Habits possess the power to transform your life, so applying good habits can improve your financial outlook. Below are some of the top tips for how to develop better money habits!
This post has been written by Kate Underwood, our very talented staff writer!
Oftentimes, we try to make too big of a change, or too many changes, all at once. This causes us to get frustrated and give up quickly.
James Clear’s book Atomic Habits is based on the idea that small, incremental changes that you build into your routines can lead to big improvements over time. For example, doing 1% better every day for a year results in a 3,778% improvement!
Pick an area of your finances where you could do 1% better today. That’s such a small amount, there’s no excuse not to try it!
- Pay an extra $10 a month on your student loans
- Cut back on dining out from 4x/month to 2x/month
- Contribute 1% more to your retirement account
Getting used to a tiny habit is the first step. Then, improve by another 1% every month or every few months. Gradually, you’ll see big gains!
Monitor Your Finances
If you’re not already in the habit of keeping track of your finances, find a great tool to do so right away. Gretchen Rubin, in her book Better Than Before, explains that we “manage what we monitor.”
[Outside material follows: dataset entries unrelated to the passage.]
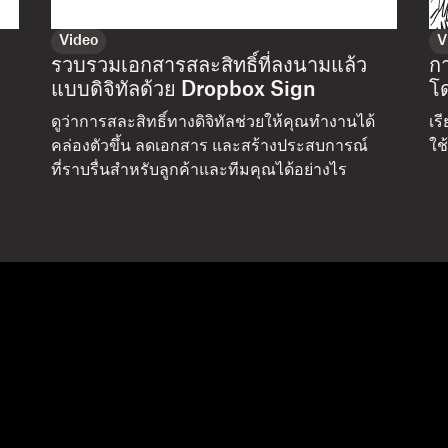
Video
V
รวบรวมเอกสารสละสิทธิ์ที่ลงนามแล้ว
ก
แบบดิจิทัลด้วย Dropbox Sign
โ
ดูว่าการสละสิทธิ์ทางดิจิทัลช่วยให้คุณทำงานได้
เร
คล่องตัวขึ้น ลดเอกสาร และสร้างประสบการณ์
ใช
ที่ราบรื่นสำหรับลูกค้าและทีมคุณได้อย่างไร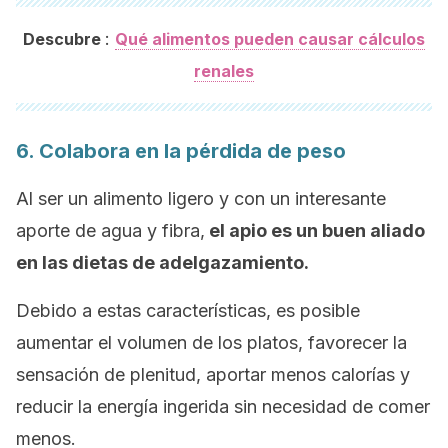
:
Descubre
Qué alimentos pueden causar cálculos
renales
6. Colabora en la pérdida de peso
Al ser un alimento ligero y con un interesante
aporte de agua y fibra,
el apio es un buen aliado
en las dietas de adelgazamiento.
Debido a estas características, es posible
aumentar el volumen de los platos, favorecer la
sensación de plenitud, aportar menos calorías y
reducir la energía ingerida sin necesidad de comer
menos.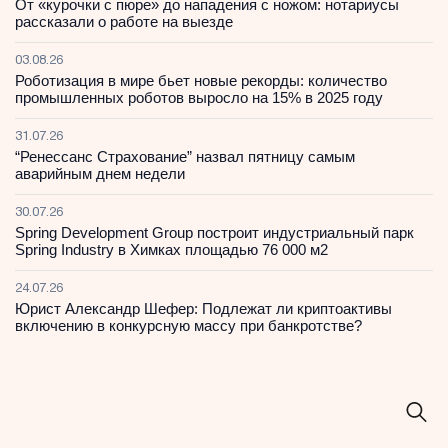
От «курочки с пюре» до нападения с ножом: нотариусы
рассказали о работе на выезде
03.08.26
Роботизация в мире бьет новые рекорды: количество
промышленных роботов выросло на 15% в 2025 году
31.07.26
“Ренессанс Страхование” назвал пятницу самым
аварийным днем недели
30.07.26
Spring Development Group построит индустриальный парк
Spring Industry в Химках площадью 76 000 м2
24.07.26
Юрист Александр Шефер: Подлежат ли криптоактивы
включению в конкурсную массу при банкротстве?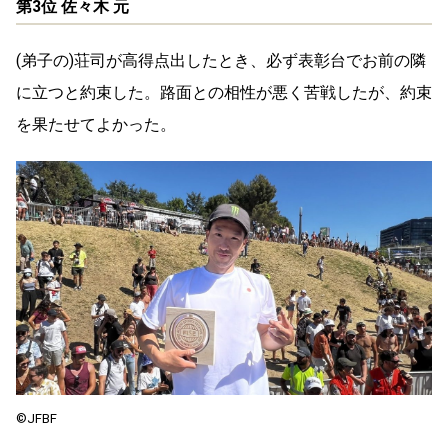
第3位 佐々⽊ 元
(弟⼦の)荘司が⾼得点出したとき、必ず表彰台でお前の隣
に⽴つと約束した。路⾯との相性が悪く苦戦したが、約束
を果たせてよかった。
©️JFBF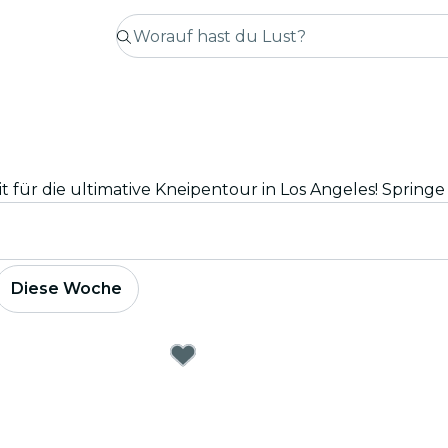
Diese Woche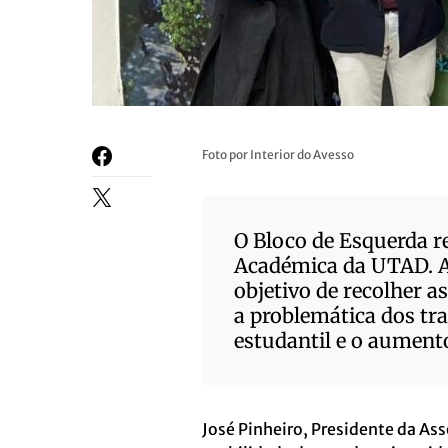
Foto por Interior do Avesso
O Bloco de Esquerda r
Académica da UTAD. A 
objetivo de recolher a
a problemática dos tr
estudantil e o aument
José Pinheiro, Presidente da A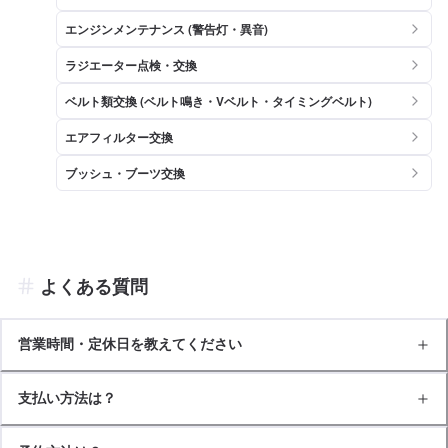
エンジンメンテナンス (警告灯・異音)
ラジエーター点検・交換
ベルト類交換 (ベルト鳴き・Vベルト・タイミングベルト)
エアフィルター交換
ブッシュ・ブーツ交換
よくある質問
営業時間・定休日を教えてください
支払い方法は？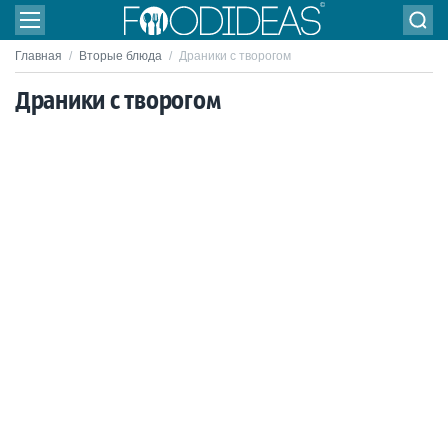
Главная
/
Вторые блюда
/
Драники с творогом
Драники с творогом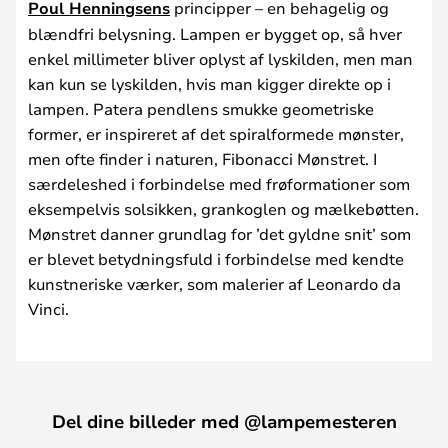
Poul Henningsens
principper – en behagelig og
blændfri belysning. Lampen er bygget op, så hver
enkel millimeter bliver oplyst af lyskilden, men man
kan kun se lyskilden, hvis man kigger direkte op i
lampen. Patera pendlens smukke geometriske
former, er inspireret af det spiralformede mønster,
men ofte finder i naturen, Fibonacci Mønstret. I
særdeleshed i forbindelse med frøformationer som
eksempelvis solsikken, grankoglen og mælkebøtten.
Mønstret danner grundlag for ’det gyldne snit’ som
er blevet betydningsfuld i forbindelse med kendte
kunstneriske værker, som malerier af Leonardo da
Vinci.
Del dine billeder med @lampemesteren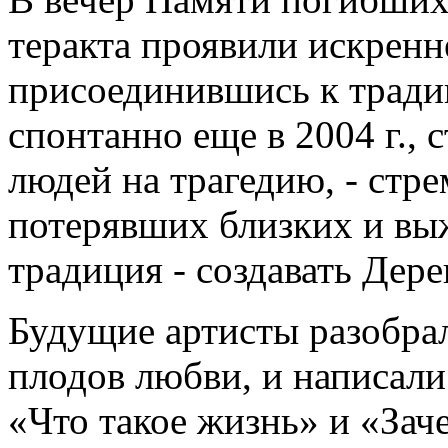
теракта проявили искренн
присоединившись к традиц
спонтанно еще в 2004 г.,
людей на трагедию, - стр
потерявших близких и вы
традиция - создавать Дере
Будущие артисты разобрал
плодов любви, и написал
«Что такое жизнь» и «Зач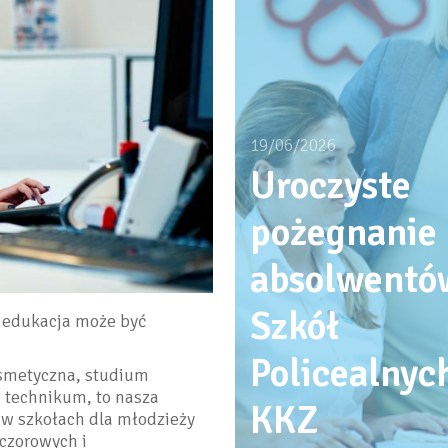
19/06/2026
Uroczyste
pożegnanie
absolwentó
Szkół
 edukacja może być
Policealnych
osmetyczna, studium
, technikum, to nasza
KKZ
 w szkołach dla młodzieży
eczorowych i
It’s pretty hard to change bad spending habits if you don’t even realize what they are. So get to work on a budget or spending plan. Here’s more about budgeting apps to assist you in this step.
Use your records to help you determine which better money habits you can create. Maybe you notice on your bank statement that you spent way more on restaurant meals than you expected. That tells you where to make changes in the future.
Make Good Habits Easy
A cardinal rule of habit formation is to make it easy to follow good habits, and hard to follow bad habits. Don’t rely on willpower, because all of us experience moments of weakness.
Let’s say you’re paying off credit card debt and you want to make sure you won’t go further into debt during that time.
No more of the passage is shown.